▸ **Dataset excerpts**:
⁂

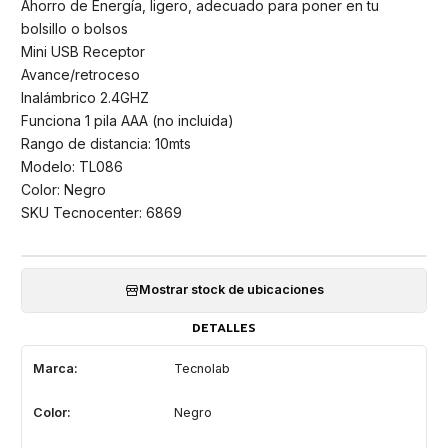
Ahorro de Energía, ligero, adecuado para poner en tu
bolsillo o bolsos
Mini USB Receptor
Avance/retroceso
Inalámbrico 2.4GHZ
Funciona 1 pila AAA (no incluida)
Rango de distancia: 10mts
Modelo: TL086
Color: Negro
SKU Tecnocenter: 6869
Mostrar stock de ubicaciones
DETALLES
Marca:
Tecnolab
Color:
Negro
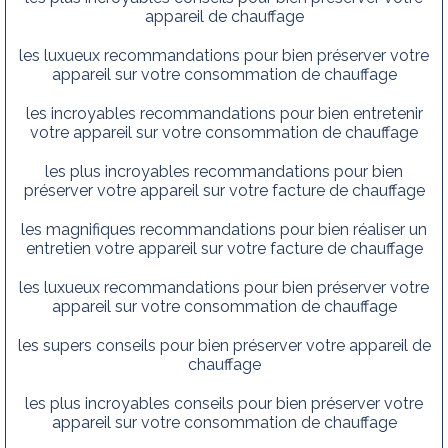
appareil de chauffage
les luxueux recommandations pour bien préserver votre
appareil sur votre consommation de chauffage
les incroyables recommandations pour bien entretenir
votre appareil sur votre consommation de chauffage
les plus incroyables recommandations pour bien
préserver votre appareil sur votre facture de chauffage
les magnifiques recommandations pour bien réaliser un
entretien votre appareil sur votre facture de chauffage
les luxueux recommandations pour bien préserver votre
appareil sur votre consommation de chauffage
les supers conseils pour bien préserver votre appareil de
chauffage
les plus incroyables conseils pour bien préserver votre
appareil sur votre consommation de chauffage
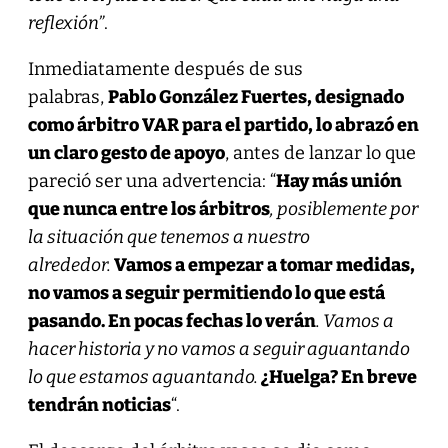
reflexión”
.
Inmediatamente después de sus
palabras,
Pablo González Fuertes, designado
como árbitro VAR para el partido, lo abrazó en
un claro gesto de apoyo
, antes de lanzar lo que
pareció ser una advertencia: “
Hay más unión
que nunca entre los árbitros
, posiblemente por
la situación que tenemos a nuestro
alrededor.
Vamos a empezar a tomar medidas,
no vamos a seguir permitiendo lo que está
pasando. En pocas fechas lo verán
. Vamos a
hacer historia y no vamos a seguir aguantando
lo que estamos aguantando.
¿Huelga? En breve
tendrán noticias
“.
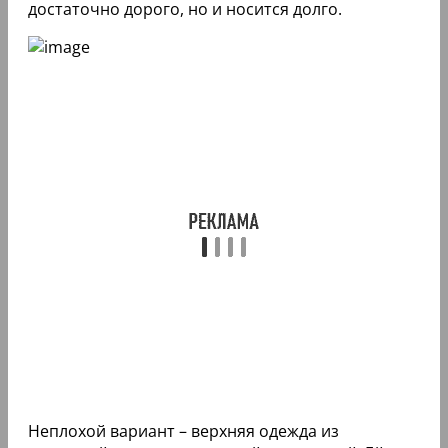
достаточно дорого, но и носится долго.
Неплохой вариант – верхняя одежда из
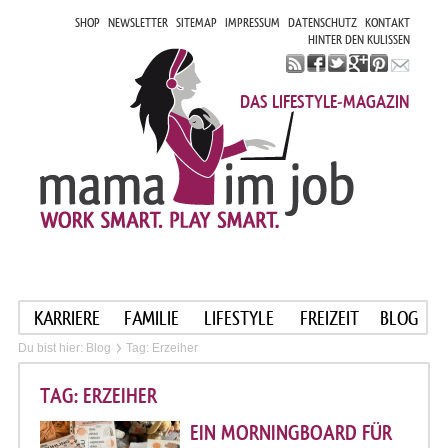
SHOP
NEWSLETTER
SITEMAP
IMPRESSUM
DATENSCHUTZ
KONTAKT
HINTER DEN KULISSEN
DAS LIFESTYLE-MAGAZIN
KARRIERE
FAMILIE
LIFESTYLE
FREIZEIT
BLOG
Du bist hier:
Blog
Tag: Erzeiher
TAG: ERZEIHER
EIN MORNINGBOARD FÜR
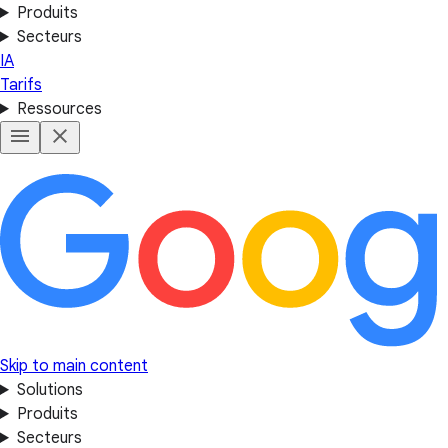
Produits
Secteurs
IA
Tarifs
Ressources
Skip to main content
Solutions
Produits
Secteurs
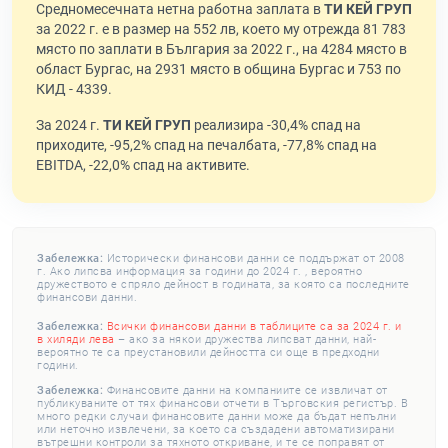
Средномесечната нетна работна заплата в
ТИ КЕЙ ГРУП
за 2022 г. е в размер на 552 лв, което му отрежда 81 783
място по заплати в България за 2022 г., на 4284 място в
област Бургас, на 2931 място в община Бургас и 753 по
КИД - 4339.
За 2024 г.
ТИ КЕЙ ГРУП
реализира -30,4% спад на
приходите, -95,2% спад на печалбата, -77,8% спад на
EBITDA, -22,0% спад на активите.
Забележка:
Исторически финансови данни се поддържат от 2008
г. Ако липсва информация за години до 2024 г. , вероятно
дружеството е спряло дейност в годината, за която са последните
финансови данни.
Забележка:
Всички финансови данни в таблиците са за 2024 г. и
в хиляди лева
– ако за някои дружества липсват данни, най-
вероятно те са преустановили дейността си още в предходни
години.
Забележка:
Финансовите данни на компаниите се извличат от
публикуваните от тях финансови отчети в Търговския регистър. В
много редки случаи финансовите данни може да бъдат непълни
или неточно извлечени, за което са създадени автоматизирани
вътрешни контроли за тяхното откриване, и те се поправят от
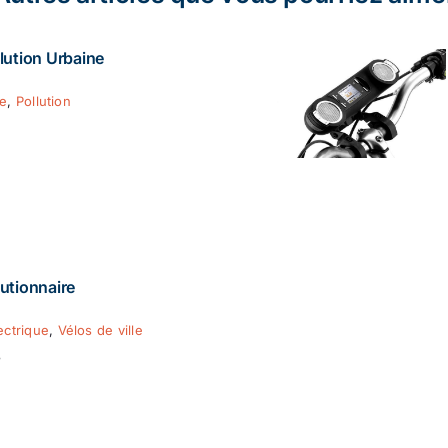
lution Urbaine
ie
,
Pollution
utionnaire
ectrique
,
Vélos de ville
8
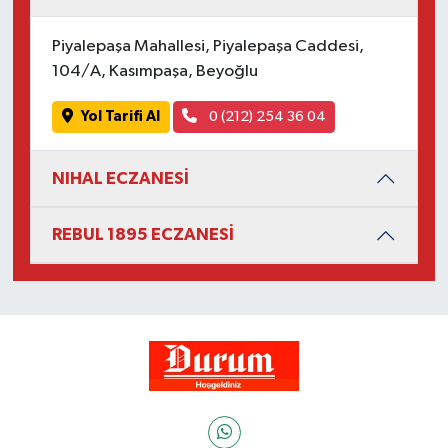
Piyalepaşa Mahallesi, Piyalepaşa Caddesi,
104/A, Kasımpaşa, Beyoğlu
Yol Tarifi Al
0 (212) 254 36 04
NIHAL ECZANESİ
REBUL 1895 ECZANESİ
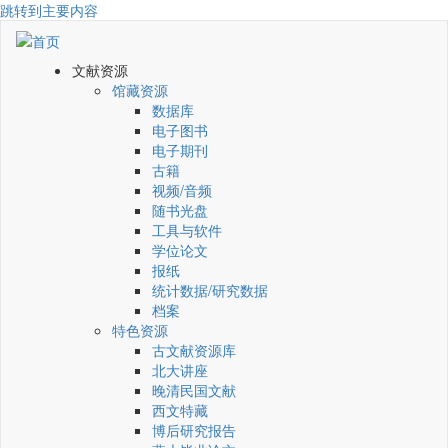
跳转到主要内容
文献资源
馆藏资源
数据库
电子图书
电子期刊
古籍
视频/音频
随书光盘
工具与软件
学位论文
报纸
统计数据/研究数据
档案
特色资源
古文献资源库
北大讲座
晚清民国文献
西文特藏
博后研究报告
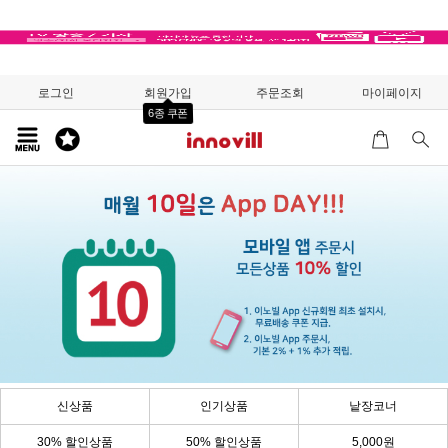
로그인
회원가입
주문조회
마이페이지
6종 쿠폰
신상품
인기상품
낱장코너
30% 할인상품
50% 할인상품
5,000원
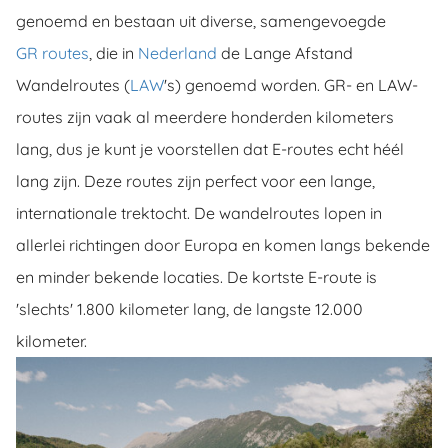
ingcookies
genoemd en bestaan uit diverse, samengevoegde
 gebruikt
GR routes
, die in
Nederland
de Lange Afstand
oekers te
 op de
Wandelroutes (
LAW
's) genoemd worden. GR- en LAW-
e. Hierdoor
routes zijn vaak al meerdere honderden kilometers
 website-
lang, dus je kunt je voorstellen dat E-routes echt héél
ren
nte
lang zijn. Deze routes zijn perfect voor een lange,
enties
internationale trektocht. De wandelroutes lopen in
gebaseerd
allerlei richtingen door Europa en komen langs bekende
 gedrag
ze
en minder bekende locaties. De kortste E-route is
er.
'slechts' 1.800 kilometer lang, de langste 12.000
kilometer.
ren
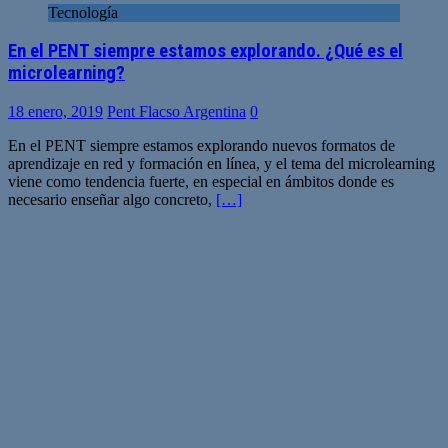
Tecnología
En el PENT siempre estamos explorando. ¿Qué es el
microlearning?
18 enero, 2019
Pent Flacso Argentina
0
En el PENT siempre estamos explorando nuevos formatos de
aprendizaje en red y formación en línea, y el tema del microlearning
viene como tendencia fuerte, en especial en ámbitos donde es
necesario enseñar algo concreto,
[…]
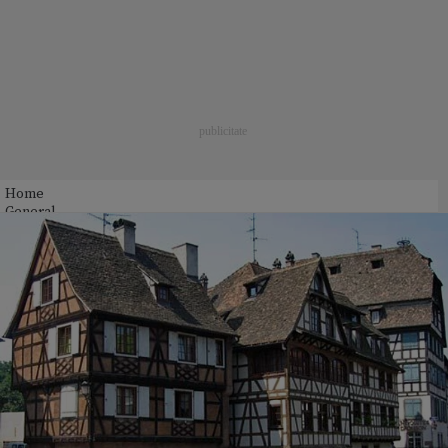
Home
General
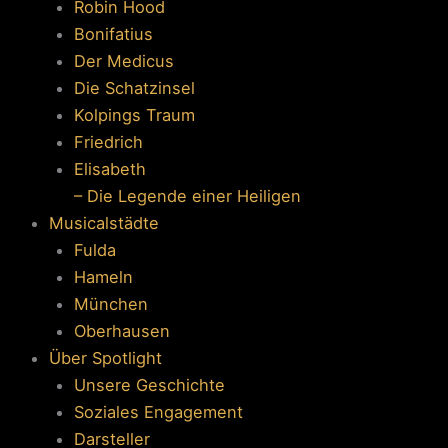
Robin Hood
Bonifatius
Der Medicus
Die Schatzinsel
Kolpings Traum
Friedrich
Elisabeth
– Die Legende einer Heiligen
Musicalstädte
Fulda
Hameln
München
Oberhausen
Über Spotlight
Unsere Geschichte
Soziales Engagement
Darsteller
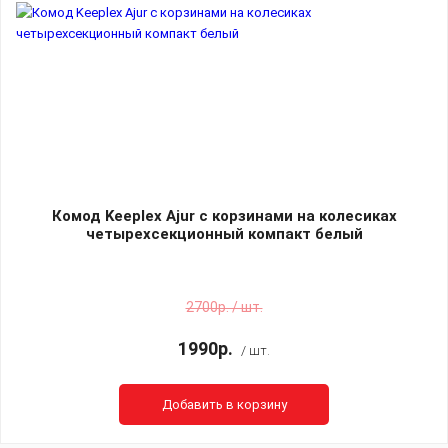
Комод Keeplex Ajur с корзинами на колесиках
четырехсекционный компакт белый
2700р. / шт.
1990р.
/ шт.
Добавить в корзину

⁂

▸ **WHAT YOU SHOULD DO**: The required output is a verbatim repetition of the lines from the opening of the entries above through the line containing "votre appareil sur votre consommation", inclusive, with no pictures and nothing else.

▸ **YOUR RESPONSE**:
Ahorro de Energía, ligero, adecuado para poner en tu
bolsillo o bolsos
Mini USB Receptor
Avance/retroceso
Inalámbrico 2.4GHZ
Funciona 1 pila AAA (no incluida)
Rango de distancia: 10mts
Modelo: TL086
Color: Negro
SKU Tecnocenter: 6869
Mostrar stock de ubicaciones
DETALLES
Marca:
Tecnolab
Color:
Negro
appareil de chauffage
les luxueux recommandations pour bien préserver votre
appareil sur votre consommation de chauffage
les incroyables recommandations pour bien entretenir
votre appareil sur votre consommation de chauffage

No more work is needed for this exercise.